## Exercise details
So that the copy matches the original, write out every entry exactly.

[Stored data]
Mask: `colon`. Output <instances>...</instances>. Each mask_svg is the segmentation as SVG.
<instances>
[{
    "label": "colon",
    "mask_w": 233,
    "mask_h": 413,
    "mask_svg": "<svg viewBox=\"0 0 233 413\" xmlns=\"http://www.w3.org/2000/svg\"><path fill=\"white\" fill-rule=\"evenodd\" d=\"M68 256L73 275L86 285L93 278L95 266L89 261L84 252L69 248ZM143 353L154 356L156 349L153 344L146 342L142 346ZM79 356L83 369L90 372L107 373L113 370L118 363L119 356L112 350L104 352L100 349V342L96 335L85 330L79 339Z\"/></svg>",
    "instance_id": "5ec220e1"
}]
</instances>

## Answer to this task
Mask: `colon`. Output <instances>...</instances>. Each mask_svg is the segmentation as SVG.
<instances>
[{
    "label": "colon",
    "mask_w": 233,
    "mask_h": 413,
    "mask_svg": "<svg viewBox=\"0 0 233 413\" xmlns=\"http://www.w3.org/2000/svg\"><path fill=\"white\" fill-rule=\"evenodd\" d=\"M68 256L73 275L86 285L93 278L95 266L89 261L84 252L69 248ZM143 353L154 356L156 349L153 344L146 342L142 346ZM79 356L83 369L90 372L107 373L113 370L118 363L119 356L112 350L104 352L100 349V342L96 335L85 330L79 339Z\"/></svg>",
    "instance_id": "5ec220e1"
}]
</instances>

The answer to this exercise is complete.